On Thursday, Russian President Vladimir Putin granted Russian citizenship to Depardieu, a popular figure in Russia who objected to the new tax on millionaires planned by France's socialist government.
Putin's spokesman Dmitry Peskov said the president would hold a private meeting with Depardieu in the Black Sea resort of Sochi on Saturday evening.
"It is not ruled out that during this meeting Depardieu will be granted a passport," RIA news agency quoted Peskov as saying.
Putin, a former KGB spy who recently hailed a friendly personal relationship with Depardieu, has been in Sochi for Russia's long New Year's holidays ending on January 9.
Depardieu has appeared in many advertising campaigns in Russia, including for ketchup, and worked there in 2011 on a film about the eccentric Russian monk Grigory Rasputin.

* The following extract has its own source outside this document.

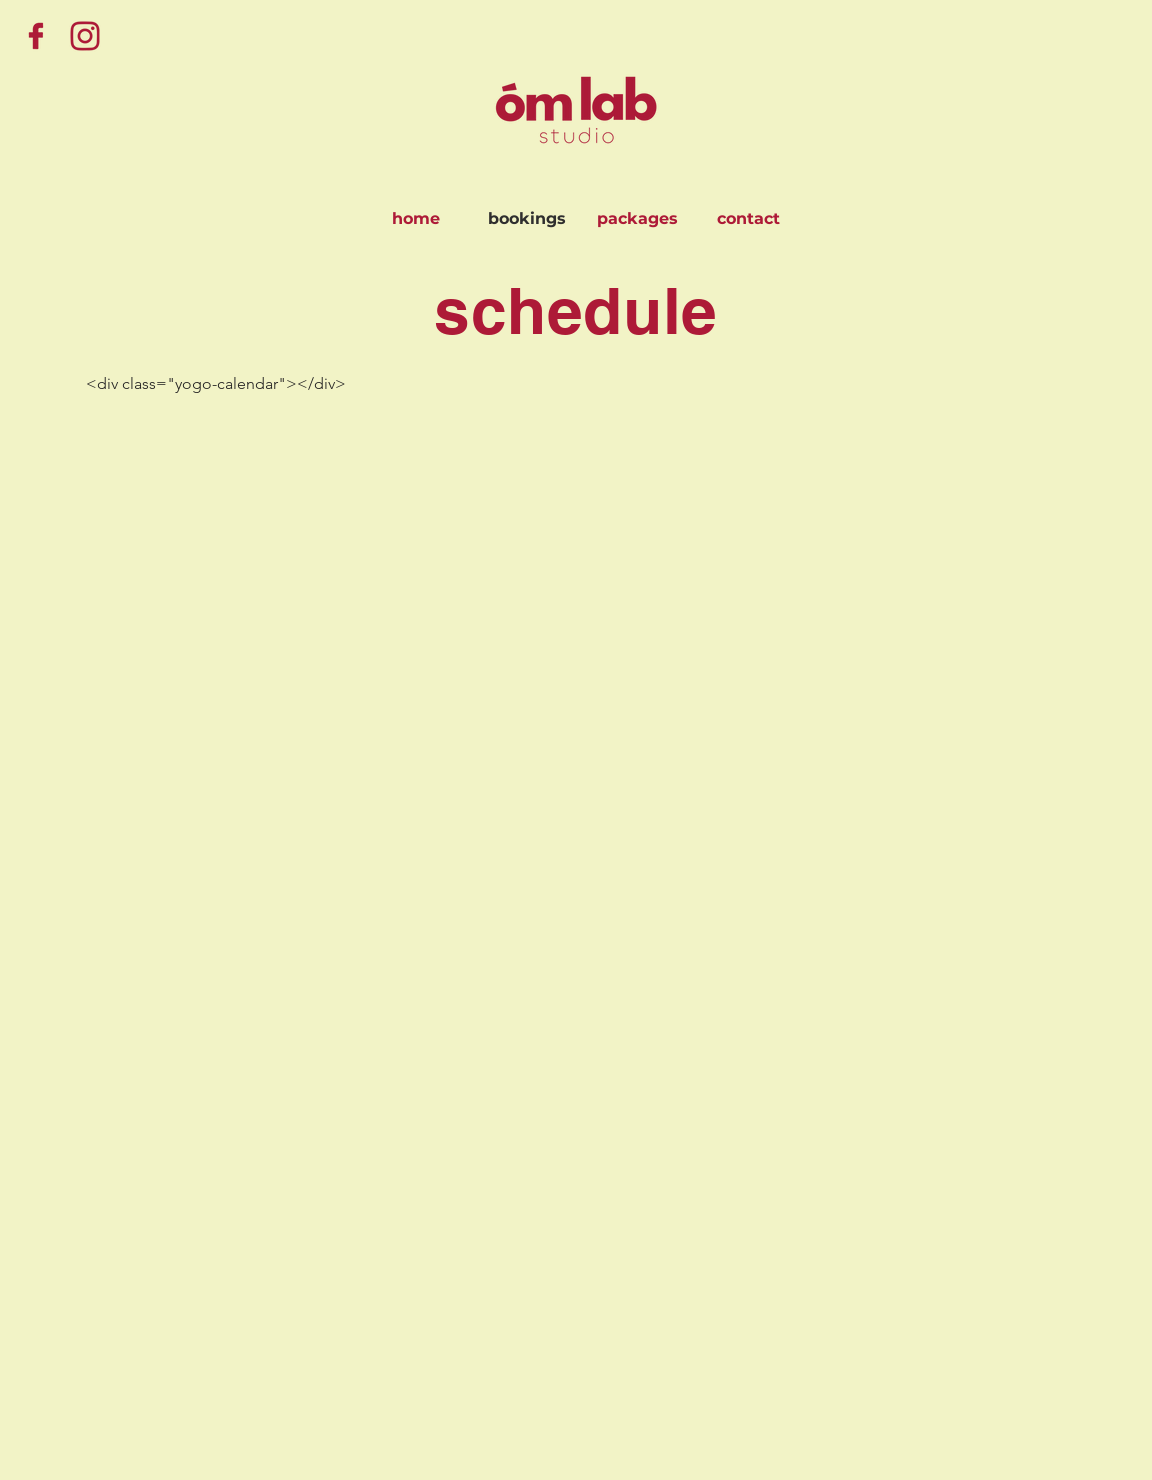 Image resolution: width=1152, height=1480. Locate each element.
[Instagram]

Depardieu, star of "Cyrano de Bergerac" and "Green Card", was also among the Western celebrities invited in 2012 to celebrate the birthday of Ramzan Kadyrov, Chechnya's Kremlin-backed leader.
Putin granted Russian citizenship to Depardieu shortly after announcing in December his own efforts to prevent Russians from keeping their money offshore.
But since the Cold War, Moscow has often expressed support for Westerners at odds with their governments - a way to counter what Putin says is hypocritical Western criticism of the Kremlin's treatment of its own citizens.
Putin, accused by the opposition at home of cracking down on his critics, has in the past spoken of good ties with France.
DISPUTES
But Moscow suffered a blow in November when it was forced to suspend its bid to build an Orthodox church with five domes in the heart of Paris, whose mayor called the plan "ostentatious".
Russia has a flat-rate income tax of 13 percent compared to 75 percent on income over 1 million euros ($1.32 million) that French President Francois Hollande wants to introduce. Depardieu has bought a house in Belgium to establish Belgian residency in protest at Hollande's tax plans.
Hollande's original proposal was struck down by France's Constitutional Court in December, but the socialist president pledged to press ahead with a redrafted tax on the wealthy.
French Prime Minister Jean-Marc Ayrault called Depardieu's decision to seek Belgian residency "pathetic" and unpatriotic, prompting an angry reply from the actor.
The theme continued to dominate French media on Saturday with the left-leaning Liberation newspaper running a front-page picture of Depardieu dressed as Rasputin with a caption saying: "Depardieu between Putin and Rasputin".
The conservative Le Figaro has also described a telephone conversation between Depardieu and Hollande on New Year's Day as covering the celebrity's tax exile, politics and poetry. Hollande's office confirmed the two men had spoken.
A spokesman for Depardieu in Paris could not immediately be reached for comment.